2. in attrib. use of sense 1.

[UK]Morn. Post (London) 6 Oct. 3/1: The Journal du Havre, in a sensible article on the crack-brain politics of the capital [etc.].
[UK]Southern Star (London) 16 Feb. 7/1: No sooner did Rowland Hill write his crack-brain pamphlet, then they forgot [...] .
[UK]Leicester Chron. 8 May 8/2: The crackbrain individual calling himself ‘Baron de Gamin’ [...] delivered [...] another of his rabid lectures.
[UK]Western Times 20 Sept. 5/6: The man was a crack-brain vicionary.
[UK]Western Times 22 May 5/5: This prosecutor was the grandfather of the crack-brain attorney who opposed Mr Disraeli.
[UK]Exeter & Plymouth Gaz. 13 Jan. 11/1: Yule orwiz vind a passel o’ vules raddy to du any crackbrain thing.
[UK]Cheltenham Chron. 12 Feb. 3/1: Mr Mequham expressed the opinion that it was ‘a crack-brain thing that will land local authorities in no end of difficulty’.
[Scot]Dundee Courier 31 Jan. 4: Why didn’t you ask me first, instead of agreeing with this crackbrain suggestion?
[UK]Western Morn. News 1 July 4/8: If you can imagine a more crack-brain idea, I cannot.

In derivatives

crack-brained (adj.)

foolish, stupid; thus crack-brainedness, foolishness, stupidity.

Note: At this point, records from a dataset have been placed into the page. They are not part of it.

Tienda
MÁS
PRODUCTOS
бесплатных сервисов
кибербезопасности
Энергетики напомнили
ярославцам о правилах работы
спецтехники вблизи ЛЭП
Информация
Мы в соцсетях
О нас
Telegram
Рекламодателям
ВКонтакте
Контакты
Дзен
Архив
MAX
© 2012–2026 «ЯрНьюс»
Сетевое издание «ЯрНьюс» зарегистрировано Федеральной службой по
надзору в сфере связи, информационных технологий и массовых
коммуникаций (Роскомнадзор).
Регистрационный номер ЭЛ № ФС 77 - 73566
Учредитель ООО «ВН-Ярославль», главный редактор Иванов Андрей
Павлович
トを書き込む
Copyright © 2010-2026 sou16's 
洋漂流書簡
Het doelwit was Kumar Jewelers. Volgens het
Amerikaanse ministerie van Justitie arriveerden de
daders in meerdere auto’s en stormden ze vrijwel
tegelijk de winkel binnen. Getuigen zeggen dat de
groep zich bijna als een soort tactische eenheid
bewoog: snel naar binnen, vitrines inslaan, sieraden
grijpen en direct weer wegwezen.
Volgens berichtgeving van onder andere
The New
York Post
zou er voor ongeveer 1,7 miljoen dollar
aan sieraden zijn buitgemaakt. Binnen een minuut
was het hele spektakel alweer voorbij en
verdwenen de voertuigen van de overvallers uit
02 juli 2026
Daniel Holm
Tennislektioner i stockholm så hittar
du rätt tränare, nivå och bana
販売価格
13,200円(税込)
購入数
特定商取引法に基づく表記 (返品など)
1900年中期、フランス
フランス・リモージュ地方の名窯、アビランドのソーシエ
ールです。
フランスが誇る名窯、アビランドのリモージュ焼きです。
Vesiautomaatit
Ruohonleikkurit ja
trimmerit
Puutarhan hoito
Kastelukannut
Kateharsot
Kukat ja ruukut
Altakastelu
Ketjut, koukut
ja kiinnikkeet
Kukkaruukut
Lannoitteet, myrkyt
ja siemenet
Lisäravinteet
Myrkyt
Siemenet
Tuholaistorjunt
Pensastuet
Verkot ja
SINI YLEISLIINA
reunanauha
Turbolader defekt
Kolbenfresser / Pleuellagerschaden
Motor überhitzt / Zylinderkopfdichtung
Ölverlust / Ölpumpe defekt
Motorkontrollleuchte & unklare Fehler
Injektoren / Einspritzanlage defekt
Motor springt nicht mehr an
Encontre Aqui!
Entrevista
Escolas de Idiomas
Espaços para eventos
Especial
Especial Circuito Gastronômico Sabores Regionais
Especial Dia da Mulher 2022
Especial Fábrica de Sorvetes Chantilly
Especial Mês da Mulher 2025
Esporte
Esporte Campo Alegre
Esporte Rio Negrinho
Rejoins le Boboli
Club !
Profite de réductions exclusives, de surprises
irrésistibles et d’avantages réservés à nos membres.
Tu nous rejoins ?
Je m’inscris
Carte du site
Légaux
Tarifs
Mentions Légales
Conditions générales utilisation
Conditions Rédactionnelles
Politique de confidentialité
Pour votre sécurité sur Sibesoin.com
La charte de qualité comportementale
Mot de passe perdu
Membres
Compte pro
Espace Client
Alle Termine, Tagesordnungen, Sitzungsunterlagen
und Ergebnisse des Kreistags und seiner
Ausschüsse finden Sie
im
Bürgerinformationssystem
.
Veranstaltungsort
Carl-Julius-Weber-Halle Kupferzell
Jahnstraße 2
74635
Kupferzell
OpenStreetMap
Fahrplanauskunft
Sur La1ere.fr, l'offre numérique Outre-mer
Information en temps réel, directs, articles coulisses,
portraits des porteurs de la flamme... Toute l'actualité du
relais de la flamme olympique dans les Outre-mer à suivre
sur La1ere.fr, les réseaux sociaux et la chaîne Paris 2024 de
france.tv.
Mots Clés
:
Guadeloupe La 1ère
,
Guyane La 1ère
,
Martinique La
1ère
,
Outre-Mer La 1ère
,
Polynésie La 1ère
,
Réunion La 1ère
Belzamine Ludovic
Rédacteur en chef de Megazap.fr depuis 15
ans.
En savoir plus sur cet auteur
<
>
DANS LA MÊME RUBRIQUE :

W. Kennett (trans.) Erasmus Witt against Wisdom (1509) 148: [A] man is censured at least for being maggoty, and crack-braind.
[UK]Tongue Combatants 7: Censorious Crack-brained Coxcomb.
[Scot]Caledonian Mercury 1 July 1/1: This Piece is generally supposed to be written by some Crack-brain’d Malcontent.
[UK]R. King New London Spy 51: The employments of the crack brained inhabitants [of Bedlam].
[UK]Thrale Thraliana ii 14 Mar. 995: ‘Ah Madam! (says the Crackbrain'd Writer of these Lines—)—How is our poor King surrounded by Sycophants—’.
[UK]Liverpool Daily Post 26 Dec. 6/5: He dissented from the policy which his Sovereign saw fit to embark on on the occasion of Garibaldi’s crack-brained enterprise.
John o’Groat Jrnl 12 May 4/3: This ‘crack-brain,’ who inherits the ‘crackbrainedness’ from some venerable ancestors [...] threw the first clod.
Aberden Eve. News 4 Sept. 4/4: ‘The sap-head, the shallow pate, the crazy, crack-brained imbecile’.
[UK]Sporting Times 13 Feb. 5/4: You blooming, crack-brained, owl-eyed hermit.
[US]Kerouac On the Road (The Orig. Scroll) (2007) 327: You always been a crackbrained sonofabitch anyhow.
J.W. Davidson Little History of US 134: No doubt some of these reforming ideas seemed impractical or even crack-brained.